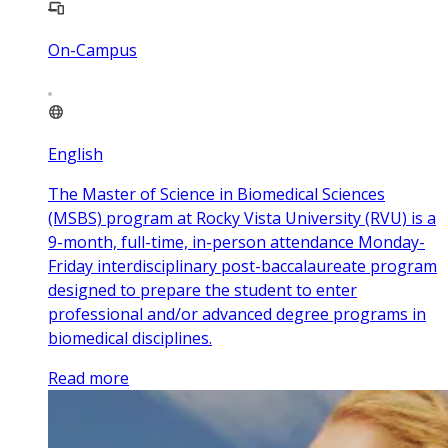
On-Campus
English
The Master of Science in Biomedical Sciences
(MSBS) program at Rocky Vista University (RVU) is a
9-month, full-time, in-person attendance Monday-
Friday interdisciplinary post-baccalaureate program
designed to prepare the student to enter
professional and/or advanced degree programs in
biomedical disciplines.
Read more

#### [Action item]
From the line with "(MSBS) program at" to the final line of the listing, write out each line unchanged. Add nothing.

#### [Reply to the task]
(MSBS) program at Rocky Vista University (RVU) is a
9-month, full-time, in-person attendance Monday-
Friday interdisciplinary post-baccalaureate program
designed to prepare the student to enter
professional and/or advanced degree programs in
biomedical disciplines.
Read more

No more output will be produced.